» What you should do: Report the number of lines in the records below that contain the word "Hier", and nothing more.
▬▬▬▬▬▬▬▬▬▬
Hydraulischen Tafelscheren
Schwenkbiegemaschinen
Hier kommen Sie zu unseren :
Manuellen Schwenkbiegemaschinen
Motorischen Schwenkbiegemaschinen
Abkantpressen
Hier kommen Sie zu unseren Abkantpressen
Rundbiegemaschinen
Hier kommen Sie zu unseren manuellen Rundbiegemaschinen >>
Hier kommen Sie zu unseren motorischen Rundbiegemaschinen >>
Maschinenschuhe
▬▬▬▬▬▬▬▬▬▬
» Solved problem: 4